■ EXERCISE PROMPT ■
The response should consist of the data below, copied exactly, with no pictures in it.

[Opening SUPPLIED RECORDS section]

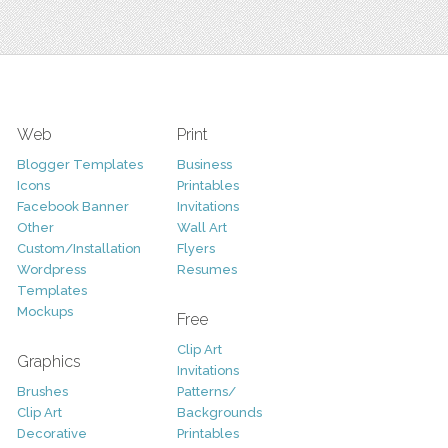
Web
Print
Blogger Templates
Business
Icons
Printables
Facebook Banner
Invitations
Other
Wall Art
Custom/Installation
Flyers
Wordpress
Resumes
Templates
Mockups
Free
Clip Art
Graphics
Invitations
Brushes
Patterns/
Clip Art
Backgrounds
Decorative
Printables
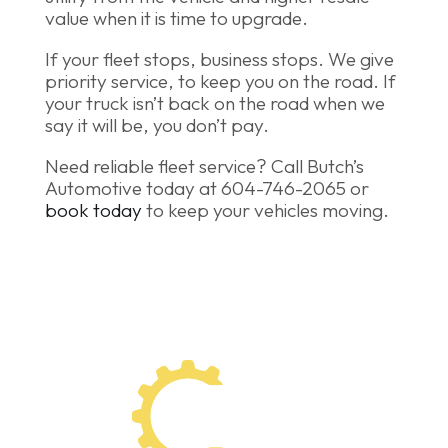
value when it is time to upgrade.
If your fleet stops, business stops. We give
priority service, to keep you on the road. If
your truck isn’t back on the road when we
say it will be, you don’t pay.
Need reliable fleet service? Call Butch’s
Automotive today at 604-746-2065 or
book today
to keep your vehicles moving.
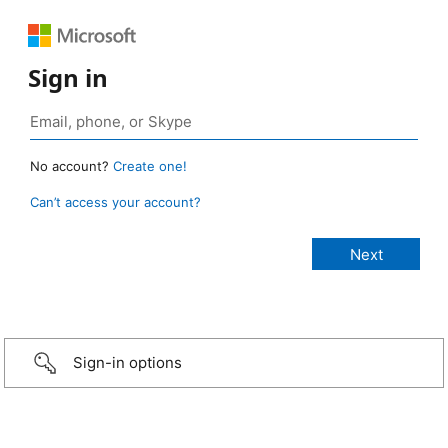
Sign in
No account?
Create one!
Can’t access your account?
Sign-in options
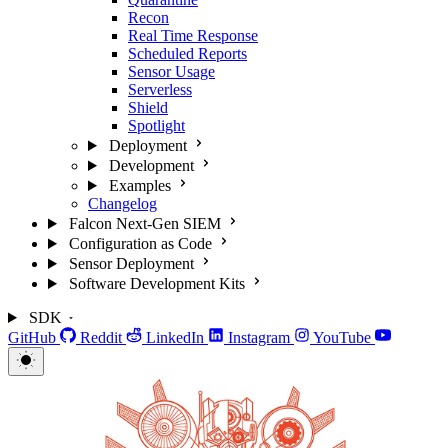
Recon
Real Time Response
Scheduled Reports
Sensor Usage
Serverless
Shield
Spotlight
Deployment
Development
Examples
Changelog
Falcon Next-Gen SIEM
Configuration as Code
Sensor Deployment
Software Development Kits
SDK
GitHub
Reddit
LinkedIn
Instagram
YouTube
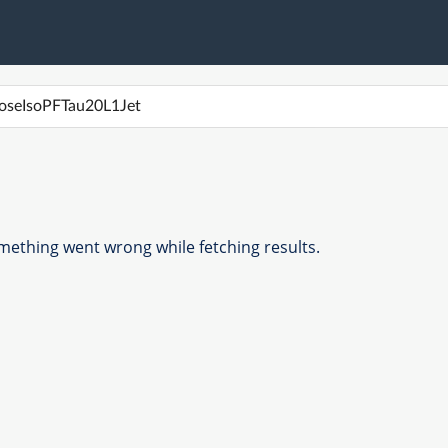
ething went wrong while fetching results.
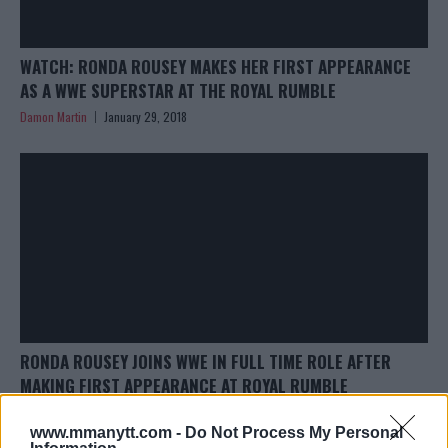
WATCH: RONDA ROUSEY MAKES HER FIRST APPEARANCE
AS A WWE SUPERSTAR AT THE ROYAL RUMBLE
Damon Martin
January 29, 2018
RONDA ROUSEY JOINS WWE IN FULL TIME ROLE AFTER
MAKING FIRST APPEARANCE AT ROYAL RUMBLE
Damon Martin
January 29, 2018
www.mmanytt.com -
Do Not Process My Personal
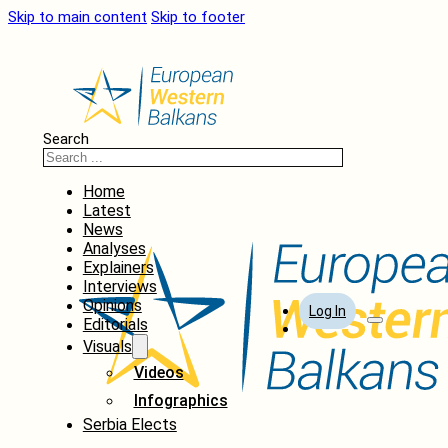
Skip to main content
Skip to footer
Search
Home
Latest
News
Analyses
Explainers
Interviews
Opinions
Log In
Editorials
Visuals
Videos
Infographics
Serbia Elects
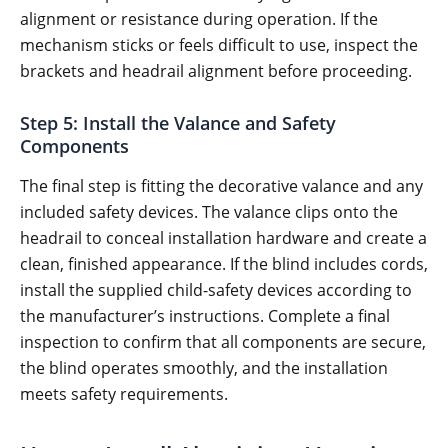
alignment or resistance during operation. If the
mechanism sticks or feels difficult to use, inspect the
brackets and headrail alignment before proceeding.
Step 5: Install the Valance and Safety
Components
The final step is fitting the decorative valance and any
included safety devices. The valance clips onto the
headrail to conceal installation hardware and create a
clean, finished appearance. If the blind includes cords,
install the supplied child-safety devices according to
the manufacturer’s instructions. Complete a final
inspection to confirm that all components are secure,
the blind operates smoothly, and the installation
meets safety requirements.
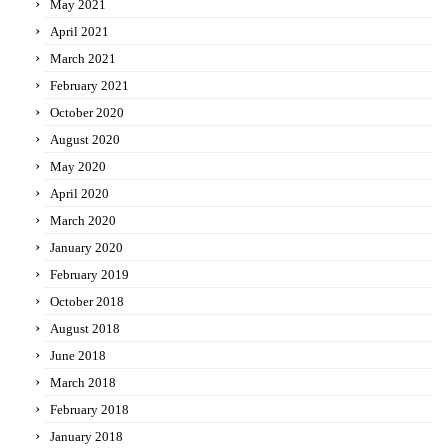
May 2021
April 2021
March 2021
February 2021
October 2020
August 2020
May 2020
April 2020
March 2020
January 2020
February 2019
October 2018
August 2018
June 2018
March 2018
February 2018
January 2018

[Closing SUPPLIED RECORDS section]

■ ANSWER SPACE ■
Web
Print
Blogger Templates
Business
Icons
Printables
Facebook Banner
Invitations
Other
Wall Art
Custom/Installation
Flyers
Wordpress
Resumes
Templates
Mockups
Free
Clip Art
Graphics
Invitations
Brushes
Patterns/
Clip Art
Backgrounds
Decorative
Printables
value when it is time to upgrade.
If your fleet stops, business stops. We give
priority service, to keep you on the road. If
your truck isn’t back on the road when we
say it will be, you don’t pay.
Need reliable fleet service? Call Butch’s
Automotive today at 604-746-2065 or
book today
to keep your vehicles moving.
Sign in
No account?
Create one!
Can’t access your account?
Sign-in options
Recon
Real Time Response
Scheduled Reports
Sensor Usage
Serverless
Shield
Spotlight
Deployment
Development
Examples
Changelog
Falcon Next-Gen SIEM
Configuration as Code
Sensor Deployment
Software Development Kits
SDK
GitHub
Reddit
LinkedIn
Instagram
YouTube
ething went wrong while fetching results.
WATCH: RONDA ROUSEY MAKES HER FIRST APPEARANCE
AS A WWE SUPERSTAR AT THE ROYAL RUMBLE
Damon Martin
January 29, 2018
RONDA ROUSEY JOINS WWE IN FULL TIME ROLE AFTER
MAKING FIRST APPEARANCE AT ROYAL RUMBLE
Damon Martin
January 29, 2018
www.mmanytt.com -
Do Not Process My Personal
Skip to main content
Skip to footer
Search
Home
Latest
News
Analyses
Explainers
Interviews
Opinions
Log In
Editorials
Visuals
Videos
Infographics
Serbia Elects
alignment or resistance during operation. If the
mechanism sticks or feels difficult to use, inspect the
brackets and headrail alignment before proceeding.
Step 5: Install the Valance and Safety
Components
The final step is fitting the decorative valance and any
included safety devices. The valance clips onto the
headrail to conceal installation hardware and create a
clean, finished appearance. If the blind includes cords,
install the supplied child-safety devices according to
the manufacturer’s instructions. Complete a final
inspection to confirm that all components are secure,
the blind operates smoothly, and the installation
meets safety requirements.
May 2021
April 2021
March 2021
February 2021
October 2020
August 2020
May 2020
April 2020
March 2020
January 2020
February 2019
October 2018
August 2018
June 2018
March 2018
February 2018
January 2018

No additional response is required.